可现在来看,谢家这位大少,不仅是个不学无术的浪荡子,还是个不折不扣的纨绔少爷!
盛桓茵甚至有几分怀疑自己梦境的可能性了。
就这样一个性子的人,日后还真能去当那造反的叛军?
罢了,左右日后都是要和离的,她就当谢衍峥是自己的东家,先忍过这段时间再说。
想通后,盛桓茵面无表情地接过谢衍峥手里的石青锦袍。
她从未替人穿过衣裳,手指有些笨拙,抖开袍子时差点滑落。
谢衍峥倒也不催,只微微张开双臂,垂眸带笑地看着她。
他比盛桓茵高出一个头,盛桓茵不得不踮起脚尖,将袍子披上他的肩,又绕到他身前,一颗一颗地系纽结。
手指难免碰到他的胸膛,盛桓茵指尖微凉,隔着薄薄的中衣,甚至能感受到温热的体温,触上去时微微一顿,又硬着头皮若无其事地继续。
在此前,她何曾与男子有过这般亲近,双颊不由开始泛红。
这时,又听头顶传来声音:“腰带。

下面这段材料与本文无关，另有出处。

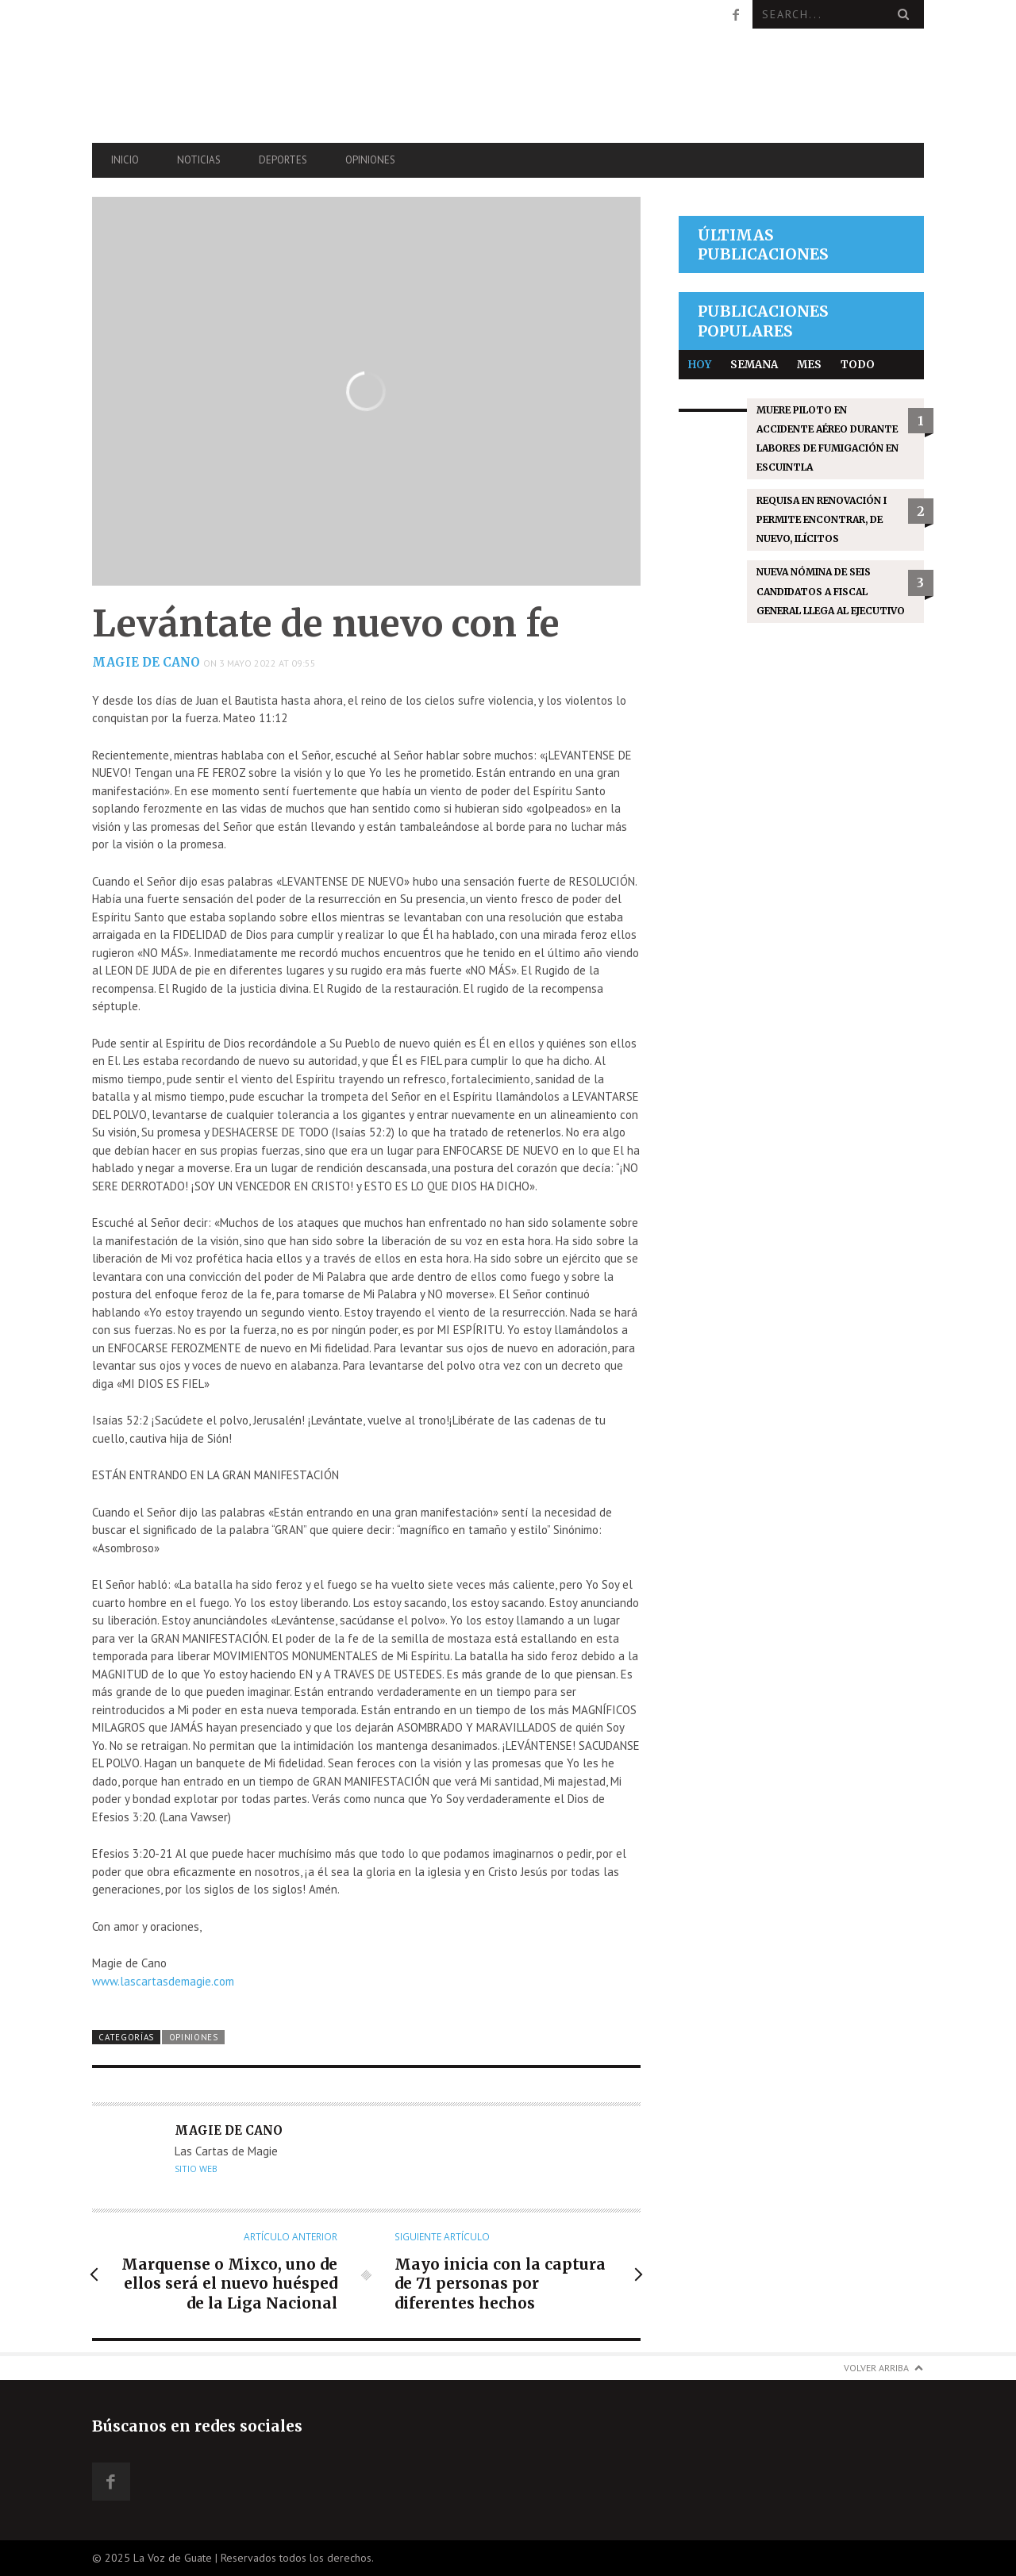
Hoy (699, 364)
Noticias (199, 160)
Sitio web (196, 2169)
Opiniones (370, 160)
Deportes (283, 160)
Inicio (125, 160)
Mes (809, 364)
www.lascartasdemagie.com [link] (163, 1981)
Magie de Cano (146, 662)
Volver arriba (876, 2368)
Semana (754, 364)
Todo (858, 364)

”
盛桓茵又从衣架上取下白玉腰带,环过他的腰身,几乎要贴着他的腰侧才能将带扣系好。
谢衍峥也没有要帮忙的意思,就那么站着,任她手忙脚乱。
好不容易系好了,可腰带看着似乎有几分歪。
她咬了咬唇,踟蹰着上前一步,准备伸手去调整。
指尖刚碰到那枚玉带钩,就被一只温热的手握住了。
“行了。”谢衍峥松开手,语气淡淡,“再摸下去,为夫该收钱了。”
盛桓茵的脸腾地红了,仓皇后退两步,差点踩到自己的裙摆。
石榴在一旁低着头,肩膀微微抖动,不敢说话。
谢衍峥却像什么都没发生一样,转身走到铜镜前,自己抬手理了理衣领,回头看了她一眼:“走吧。”
盛桓茵深吸一口气,稳住心神,连忙跟上。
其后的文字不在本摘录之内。